I mentioned recently that a paper from my team appeared at OOPSLA in October:
It’s refreshing that we were able to release it. Our project only occasionally gets a public shout-out, usually when something leaks by accident. But this time it was intentional.
I began the language work described about 5 years ago, and it’s taken several turns of the crank to get to a good point. (Hint: several more than even what you see in the paper.) Given the novel proof work in collaboration with our intern, folks in MSR, and a visiting professor expert in the area, however, it seemed like a good checkpoint that would be sufficiently interesting to release to the public. Perhaps some day Microsoft’s development community will get to try it out in earnest.
There seems to have been some confusion over the goals of this work. I wanted to take a moment to clear the air.
First, despite assertions elsewhere, the primary focus of this work was not “implicit parallelism.” Instead, I would summarize our goals as:
The language features in the paper are a vast subset of the full suite needed to achieve our overall project goals. However, these alone have exceeded our original expectations.
I’ve programmed a great deal in functional languages. I’m a long-time lover of LISP and ML, and my closest friends know about my hard-core dedication to Haskell (expressed in an admittedly odd manner). In fact, Haskell’s elegant marriage of pure functional programming with monads, notably the state monad, was a major inspiration for the design of the type system. There are of course many other influences, such as regions, linear types, affine types, etc.; however, I’d say Haskell was the strongest.
In some sense, we have simply taken the reverse angle of Haskell with its monads: what would it be like to embed pure functional programming within an otherwise imperative language?
This first goal is proving to be my fondest aspect of the language. The ability to have “pockets of imperative mutability,” familiar to programmers with C, C++, C#, and Java backgrounds, connected by a “functional tissue,” is not only clarifying, but works quite well in practice for building large and complex concurrent systems. It turns out many systems follow this model. Concurrent Haskell shares this high-level architecture, as does Erlang. Well-written C# systems do the same, though the language doesn’t (yet) help you to get it right.
Of course, as called out by the second goal, immutability and controlled side-effects are tremendously useful features on their own. Novel optimizations abound.

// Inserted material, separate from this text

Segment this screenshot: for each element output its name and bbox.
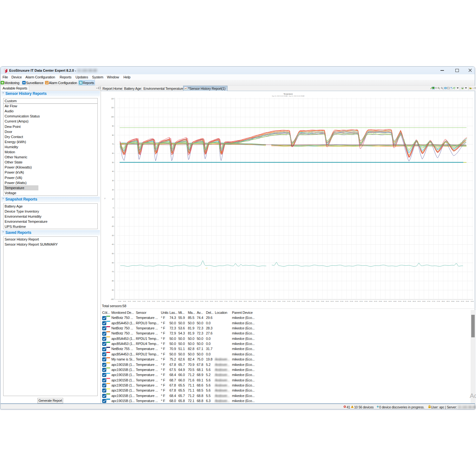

And it helps programmers declare and verify their intent. As mentioned in the paper, we have found/prevented many significant bugs this way. Did you ever want to verify that your contracts and assertions are pure, such that conditional compilation doesn’t change the outcome of your program? Or that your sort comparator isn’t mutating the elements while performing its comparisons? Neither has much to do with concurrency, although the latter facilitates parallel sorts. Many other systems introduce specific verification techniques to address specific problems, rather than employing a general purpose type system.
I would say the strength with respect to concurrency is not the type system itself, but rather what you can do with it.
The focus on implicit parallelism in the recent forum discussions was unfortunate. I guess “implicit parallelism” just makes for catchy and controversial titles. Yes, the type system makes implicit parallelism “safe and possible,” some forms of which are indeed profitable, but it’s not as though suddenly all of your for loops are going to run 8-times faster after a recompile. The optimization angle is an orthogonal, but very real, concern. There are decades of research and experience here.
Even when tasks are explicitly spawned, however, the fact that the type system catches unsafe mutable state capture that would lead to race conditions is, I dare say, game changing. I could never go back to the old model of instruction-level races, which now-a-days feels like programming a PDP6 to me (no insults implied). And yes, data parallel works great in this model. It may take a bit of imagination, rereading the article, and perhaps looking at related work such as Deterministic Parallel Java, to understand how, but it does.
The effort grew out of my work on Software Transactional Memory in 2004, then Parallel Extensions (TPL and PLINQ), and then my book, a few years later. I had grown frustrated that our programming languages didn’t help us write correct concurrent code. Instead, these systems simply keep offering more and more unsafe building blocks and synchronization primitives. Although I admit to contributing to the mess, it continues to this day. How many flavors of tasks and blocking queues does the world need? I was also dismayed by the oft-cited “functional programming cures everything” mantra, which clearly isn’t true: most languages, Haskell aside, still offer mutability. And few of them track said mutability in a way that is visible to the type system (Haskell, again, being the exception). This means that races are still omnipresent, and thus concurrent programs expensive and error prone to write and maintain.
Reflecting back, I am somewhat amazed that the language has taken so long to hatch. Type systems that are sound and strike the right balance of utility and approachability are hard work!
I am ecstatic that we’ve been able to make inroads towards solving these hard problems. My team is, quite simply, an amazing group of people, and without them the ideas would have never made it beyond the “that will never work” phase. I look forward to sharing more about our work in the years to come.